Date of Graduation

Spring 5-17-2019

Document Access

Restricted Project/Capstone - USF access only

Degree Name

Master of Science in Nursing (MSN)


School of Nursing and Health Professions

First Advisor

Francine J. Serafin-Dickson


Problem: Hospital readmission rates have been increasing for several years in the United States. With higher rates of rehospitalization, and for each home health payment episode being associated with a Medicare home health claim, there has been a greater incentive for these agencies to prevent patients from getting rehospitalized within 60 days of discharge. Besides the financial burden on the agency, rehospitalizations can have detrimental effects on the patients as well.

Context: Data from SHP says that California’s home health rehospitalization rates are at 14%, while this agency’s rates are at 16%. The goal of this agency is to match the state (California) rehospitalization rates – meaning the goal is to decrease patient rehospitalization by 2%, making the objective to have less than ten rehospitalizations per month. Audit results showed the reasons for the readmission, contributing factors that led to the readmission, as well as an analysis for clinical opportunities for improvement. This information helped form the interventions / next steps for the project.

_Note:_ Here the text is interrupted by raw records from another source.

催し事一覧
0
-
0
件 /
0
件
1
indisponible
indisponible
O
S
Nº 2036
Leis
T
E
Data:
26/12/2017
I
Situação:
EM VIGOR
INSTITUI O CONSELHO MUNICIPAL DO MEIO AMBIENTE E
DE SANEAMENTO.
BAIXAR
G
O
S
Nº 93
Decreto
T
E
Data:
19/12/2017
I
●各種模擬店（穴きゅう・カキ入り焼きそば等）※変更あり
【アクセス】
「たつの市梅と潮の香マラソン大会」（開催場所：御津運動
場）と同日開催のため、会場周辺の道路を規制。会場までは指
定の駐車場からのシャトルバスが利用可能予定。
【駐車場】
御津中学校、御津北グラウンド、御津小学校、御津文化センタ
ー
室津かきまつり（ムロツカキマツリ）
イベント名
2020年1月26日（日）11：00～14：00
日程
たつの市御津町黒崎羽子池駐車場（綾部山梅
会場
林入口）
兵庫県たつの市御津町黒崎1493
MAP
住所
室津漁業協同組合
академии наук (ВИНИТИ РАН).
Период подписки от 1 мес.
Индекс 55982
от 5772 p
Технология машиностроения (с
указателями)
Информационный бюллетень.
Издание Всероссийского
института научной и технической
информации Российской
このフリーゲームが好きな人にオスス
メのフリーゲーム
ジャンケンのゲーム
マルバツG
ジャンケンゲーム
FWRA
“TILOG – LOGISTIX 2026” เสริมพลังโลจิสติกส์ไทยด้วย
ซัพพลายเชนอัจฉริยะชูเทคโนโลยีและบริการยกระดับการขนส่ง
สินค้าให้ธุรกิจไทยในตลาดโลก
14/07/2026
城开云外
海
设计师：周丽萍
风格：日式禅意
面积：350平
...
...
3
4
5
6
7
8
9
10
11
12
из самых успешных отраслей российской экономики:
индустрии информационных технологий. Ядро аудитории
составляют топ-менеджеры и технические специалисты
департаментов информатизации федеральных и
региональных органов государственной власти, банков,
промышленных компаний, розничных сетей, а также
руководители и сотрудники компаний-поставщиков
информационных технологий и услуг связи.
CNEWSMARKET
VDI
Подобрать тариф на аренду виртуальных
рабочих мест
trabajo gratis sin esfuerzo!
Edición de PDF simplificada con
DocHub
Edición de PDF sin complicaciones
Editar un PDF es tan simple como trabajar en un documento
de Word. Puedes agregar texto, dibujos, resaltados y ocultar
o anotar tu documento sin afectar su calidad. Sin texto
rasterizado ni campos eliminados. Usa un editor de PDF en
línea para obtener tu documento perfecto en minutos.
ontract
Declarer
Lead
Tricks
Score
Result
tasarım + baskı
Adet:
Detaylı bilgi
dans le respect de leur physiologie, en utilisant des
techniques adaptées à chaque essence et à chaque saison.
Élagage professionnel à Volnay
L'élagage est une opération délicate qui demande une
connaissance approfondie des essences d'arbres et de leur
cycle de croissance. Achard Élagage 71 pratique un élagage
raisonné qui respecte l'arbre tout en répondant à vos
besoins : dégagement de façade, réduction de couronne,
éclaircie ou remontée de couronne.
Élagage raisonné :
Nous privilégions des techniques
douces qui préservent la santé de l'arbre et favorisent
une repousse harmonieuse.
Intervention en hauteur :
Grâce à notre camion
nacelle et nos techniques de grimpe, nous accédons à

Interventions: Several interventions were done to decrease rehospitalization rates: home visit checklist tool, audit tool, checklist for “SOC” reporting, follow-up phone call format, weekly rehospitalization meetings, and staff education.

Measures: Using SHP data to determine if there has been a decrease in the number of rehospitalized patients per month. Determine if the suggested interventions have decreased the home health agency’s rehospitalization rates.

Results: There was a decrease in hospital readmission rates after interventions were done.

Conclusions: A multimodal approach was the best way to tackle the rehospitalization issue and led to additional improvements in patient care and staff teamwork.